PROBLEM REQUIREMENTS:
Only the pictures are to be left out; set down the rest of the records exactly.

━━ DATA FOR THIS TASK ━━

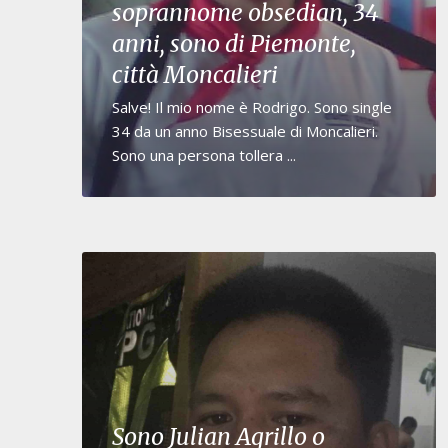
soprannome obsedian, 34
anni, sono di Piemonte,
città Moncalieri
Salve! Il mio nome è Rodrigo. Sono single
34 da un anno Bisessuale di Moncalieri.
Sono una persona tollera ...
Sono Julian Agrillo o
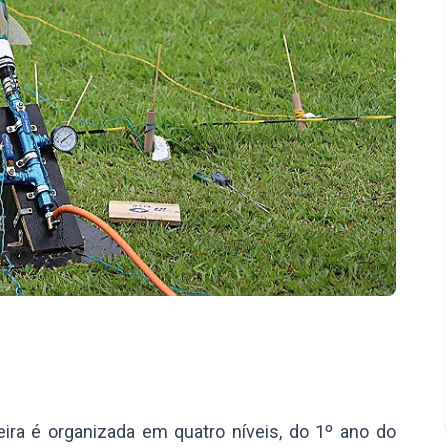
ira é organizada em quatro níveis, do 1º ano do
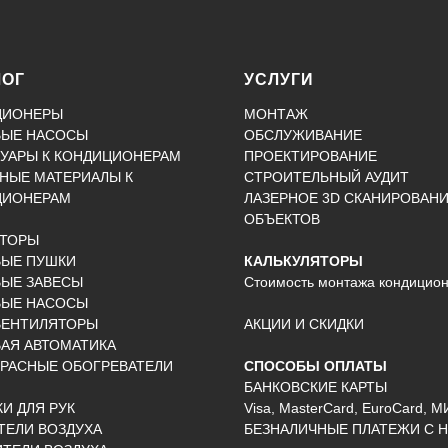
ЛОГ
УСЛУГИ
ЦИОНЕРЫ
МОНТАЖ
ВЫЕ НАСОСЫ
ОБСЛУЖИВАНИЕ
УАРЫ К КОНДИЦИОНЕРАМ
ПРОЕКТИРОВАНИЕ
НЫЕ МАТЕРИАЛЫ К
СТРОИТЕЛЬНЫЙ АУДИТ
ЦИОНЕРАМ
ЛАЗЕРНОЕ 3D СКАНИРОВАН
ОБЪЕКТОВ
КТОРЫ
ВЫЕ ПУШКИ
КАЛЬКУЛЯТОРЫ
ЫЕ ЗАВЕСЫ
Стоимость монтажа кондицио
ВЫЕ НАСОСЫ
ВЕНТИЛЯТОРЫ
АКЦИИ И СКИДКИ
АЯ АВТОМАТИКА
РАСНЫЕ ОБОГРЕВАТЕЛИ
СПОСОБЫ ОПЛАТЫ
БАНКОВСКИЕ КАРТЫ
И ДЛЯ РУК
Visa, MasterCard, EuroCard, М
ЕЛИ ВОЗДУХА
БЕЗНАЛИЧНЫЕ ПЛАТЕЖИ С Н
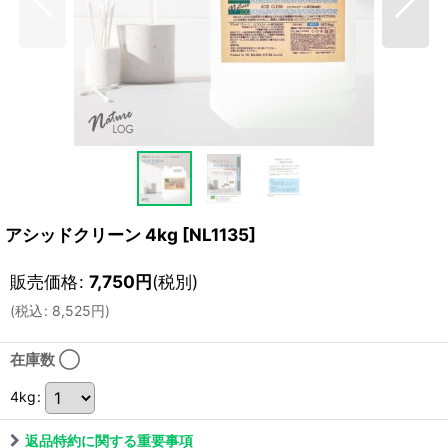
アシッドクリーン 4kg
[
NL1135
]
販売価格
:
7,750
円
(税別)
(
税込
:
8,525
円
)
在庫数 ◯
4kg
:
返品特約に関する重要事項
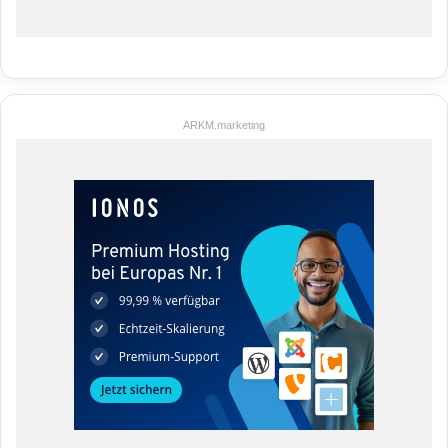
ARKM.marketing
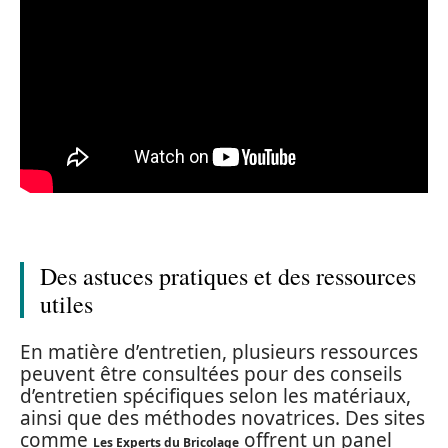
Des astuces pratiques et des ressources
utiles
En matière d’entretien, plusieurs ressources
peuvent être consultées pour des conseils
d’entretien spécifiques selon les matériaux,
ainsi que des méthodes novatrices. Des sites
comme
offrent un panel
Les Experts du Bricolage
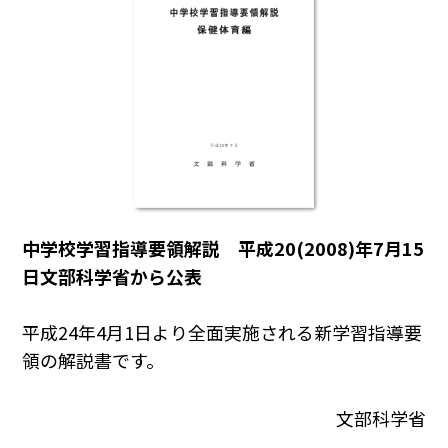
中学校学習指導要領解説 平成20(2008)年7月15
日文部科学省から公表
平成24年4月1日より全面実施される新学習指導要
領の解説書です。
文部科学省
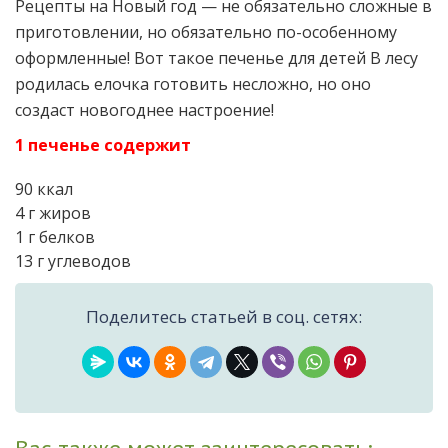
Рецепты на Новый год — не обязательно сложные в
приготовлении, но обязательно по-особенному
оформленные! Вот такое печенье для детей В лесу
родилась елочка готовить несложно, но оно
создаст новогоднее настроение!
1 печенье содержит
90 ккал
4 г жиров
1 г белков
13 г углеводов
Поделитесь статьей в соц. сетях:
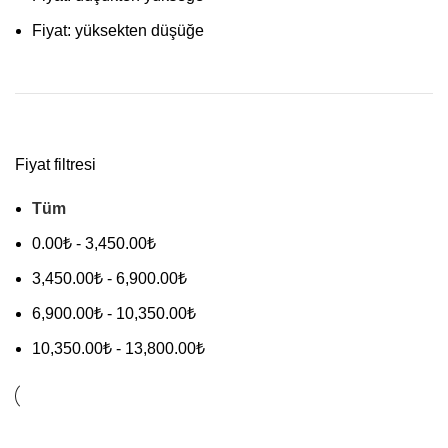
Fiyat: yüksekten düşüğe
Fiyat filtresi
Tüm
0.00
₺
-
3,450.00
₺
3,450.00
₺
-
6,900.00
₺
6,900.00
₺
-
10,350.00
₺
10,350.00
₺
-
13,800.00
₺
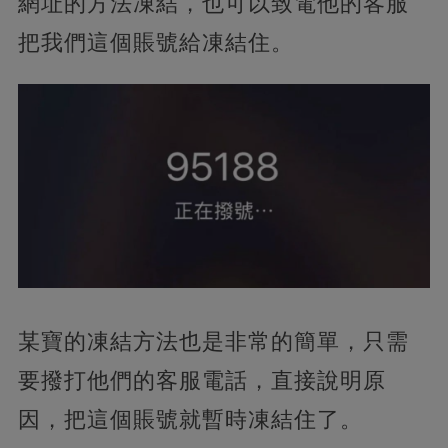
網址的方法凍結，也可以致電他的客服
把我們這個賬號給凍結住。
某寶的凍結方法也是非常的簡單，只需
要撥打他們的客服電話，直接說明原
因，把這個賬號就暫時凍結住了。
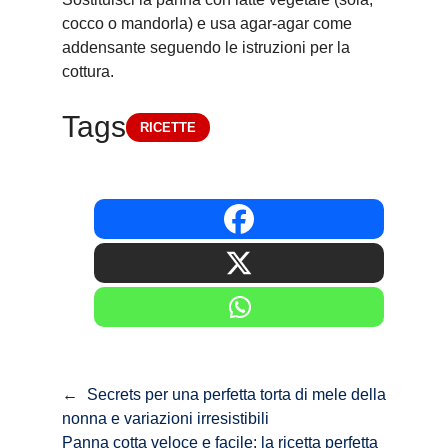
cocco o mandorla) e usa agar-agar come
addensante seguendo le istruzioni per la
cottura.
Tags
RICETTE
←
Secrets per una perfetta torta di mele della
nonna e variazioni irresistibili
Panna cotta veloce e facile: la ricetta perfetta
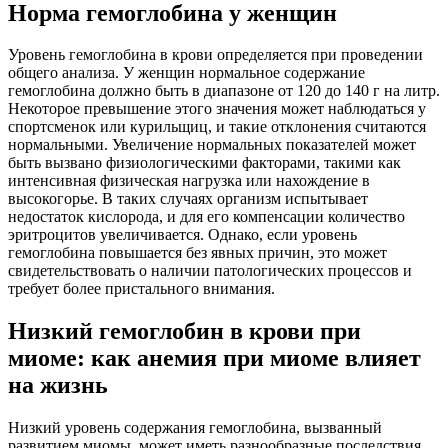
Норма гемоглобина у женщин
Уровень гемоглобина в крови определяется при проведении
общего анализа. У женщин нормальное содержание
гемоглобина должно быть в диапазоне от 120 до 140 г на литр.
Некоторое превышение этого значения может наблюдаться у
спортсменок или курильщиц, и такие отклонения считаются
нормальными. Увеличение нормальных показателей может
быть вызвано физиологическими факторами, такими как
интенсивная физическая нагрузка или нахождение в
высокогорье. В таких случаях организм испытывает
недостаток кислорода, и для его компенсации количество
эритроцитов увеличивается. Однако, если уровень
гемоглобина повышается без явных причин, это может
свидетельствовать о наличии патологических процессов и
требует более пристального внимания.
Низкий гемоглобин в крови при
миоме: как анемия при миоме влияет
на жизнь
Низкий уровень содержания гемоглобина, вызванный
развитием миомы, может иметь разнообразные последствия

━━━

RESPONSE:
soprannome obsedian, 34
anni, sono di Piemonte,
città Moncalieri
Salve! Il mio nome è Rodrigo. Sono single
34 da un anno Bisessuale di Moncalieri.
Sono una persona tollera ...
Sono Julian Agrillo o
ira é organizada em quatro níveis, do 1º ano do
ЛОГ
УСЛУГИ
ЦИОНЕРЫ
МОНТАЖ
ВЫЕ НАСОСЫ
ОБСЛУЖИВАНИЕ
УАРЫ К КОНДИЦИОНЕРАМ
ПРОЕКТИРОВАНИЕ
НЫЕ МАТЕРИАЛЫ К
СТРОИТЕЛЬНЫЙ АУДИТ
ЦИОНЕРАМ
ЛАЗЕРНОЕ 3D СКАНИРОВАН
ОБЪЕКТОВ
КТОРЫ
ВЫЕ ПУШКИ
КАЛЬКУЛЯТОРЫ
ЫЕ ЗАВЕСЫ
Стоимость монтажа кондицио
ВЫЕ НАСОСЫ
ВЕНТИЛЯТОРЫ
АКЦИИ И СКИДКИ
АЯ АВТОМАТИКА
РАСНЫЕ ОБОГРЕВАТЕЛИ
СПОСОБЫ ОПЛАТЫ
БАНКОВСКИЕ КАРТЫ
И ДЛЯ РУК
Visa, MasterCard, EuroCard, М
ЕЛИ ВОЗДУХА
БЕЗНАЛИЧНЫЕ ПЛАТЕЖИ С Н
アシッドクリーン 4kg
[
NL1135
]
販売価格
:
7,750
円
(税別)
(
税込
:
8,525
円
)
在庫数 ◯
4kg
:
返品特約に関する重要事項
ARKM.marketing
Des astuces pratiques et des ressources
utiles
En matière d’entretien, plusieurs ressources
peuvent être consultées pour des conseils
d’entretien spécifiques selon les matériaux,
ainsi que des méthodes novatrices. Des sites
comme
offrent un panel
Les Experts du Bricolage
中学校学習指導要領解説 平成20(2008)年7月15
日文部科学省から公表
平成24年4月1日より全面実施される新学習指導要
領の解説書です。
文部科学省
Рецепты на Новый год — не обязательно сложные в
приготовлении, но обязательно по-особенному
оформленные! Вот такое печенье для детей В лесу
родилась елочка готовить несложно, но оно
создаст новогоднее настроение!
1 печенье содержит
90 ккал
4 г жиров
1 г белков
13 г углеводов
Поделитесь статьей в соц. сетях:
Fiyat: yüksekten düşüğe
Fiyat filtresi
Tüm
0.00
₺
-
3,450.00
₺
3,450.00
₺
-
6,900.00
₺
6,900.00
₺
-
10,350.00
₺
10,350.00
₺
-
13,800.00
₺
網址的方法凍結，也可以致電他的客服
把我們這個賬號給凍結住。
某寶的凍結方法也是非常的簡單，只需
要撥打他們的客服電話，直接說明原
因，把這個賬號就暫時凍結住了。
cocco o mandorla) e usa agar-agar come
addensante seguendo le istruzioni per la
cottura.
Tags
RICETTE
←
Secrets per una perfetta torta di mele della
nonna e variazioni irresistibili
Panna cotta veloce e facile: la ricetta perfetta
Норма гемоглобина у женщин
Уровень гемоглобина в крови определяется при проведении
общего анализа. У женщин нормальное содержание
гемоглобина должно быть в диапазоне от 120 до 140 г на литр.
Некоторое превышение этого значения может наблюдаться у
спортсменок или курильщиц, и такие отклонения считаются
нормальными. Увеличение нормальных показателей может
быть вызвано физиологическими факторами, такими как
интенсивная физическая нагрузка или нахождение в
высокогорье. В таких случаях организм испытывает
недостаток кислорода, и для его компенсации количество
эритроцитов увеличивается. Однако, если уровень
гемоглобина повышается без явных причин, это может
свидетельствовать о наличии патологических процессов и
требует более пристального внимания.
Низкий гемоглобин в крови при
миоме: как анемия при миоме влияет
на жизнь
Низкий уровень содержания гемоглобина, вызванный
развитием миомы, может иметь разнообразные последствия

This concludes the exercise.